Several videos show Ukrainian soldiers ambushing tank columns down major roads or in the muddy plains in small towns using these anti-vehicle weapons. Other videos show the devastation that Ukrainian forces wreaked on Russia, with vehicles and tanks alike burning and Russian soldiers’ bodies strewn across roads and in fields.
The Russian government has not been transparent with its citizens either. Russian civilians have called a Ukrainian telephone hotline to try to find their loved ones in the Russian military, with the hope that they are still alive. The hotline either tells the callers that the person is either killed, captured, or status unknown. Russia’s Defense Ministry has stalled multiple complaints from citizens about where their conscripted sons are and whether they are alive.

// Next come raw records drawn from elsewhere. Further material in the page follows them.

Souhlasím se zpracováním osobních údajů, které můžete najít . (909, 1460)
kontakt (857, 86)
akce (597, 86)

This does not even address the relative success that the outnumbered Ukrainian air force has had against Russian air power. Everyone assumed that Russia would have shut down Ukraine’s airspace within days and far outnumbered the Ukrainian air force by the hundreds. Instead, a Ukrainian raid destroyed dozens of parked military helicopters and on multiple occasions, Ukrainian ground forces shot down Russian jet fighters. Considering that the Ukrainians are estimated to have about 50 aircraft, it is a major feat.
Another surprising aspect is that Russia’s military does not operate effectively at night. Much of their movement and attacks occur in the daytime, even though Russia has night-vision goggles for its soldiers. In the early days of the invasion, their night attacks bumbled into traps and ambushes by Ukrainians. Russian jets have also followed suit, out of fear of anti-aircraft fire in the night.
One British military expert, Michael Clarke, told Sky News that Russian pilots have about 100 hours of flight time in the cockpit per year, compared to North Atlantic Treaty Organization (NATO) pilots who log in about 200 hours. The discrepancy in flight hours may have given Ukrainian pilots, who train with NATO member nations, an edge even if Ukraine is not a formal member of NATO. Initial estimates put the Russian air force at 1,511 combat aircraft compared to Ukraine’s 98 aircraft, or a tenfold advantage favoring Russia. Clarke said, “Military analysts are still scratching their heads as to why the Russians haven’t made more of their natural air superiority.”
There is also the active participation of Ukrainian civilians, who have taken up arms to defend their homes and country. Long lines outside of police stations became commonplace, while civilians waited in line to receive weapons from the police and to enroll crash-course weapons training. An active resistance will pose problems for an occupying Russian military, which the U.S. military understands after its wars in Iraq and in Afghanistan.
The world respected, or feared, the supposed military might of Russia before its invasion of Ukraine. But, as Russia’s mistakes pile up, its aura of invincibility has gone down significantly.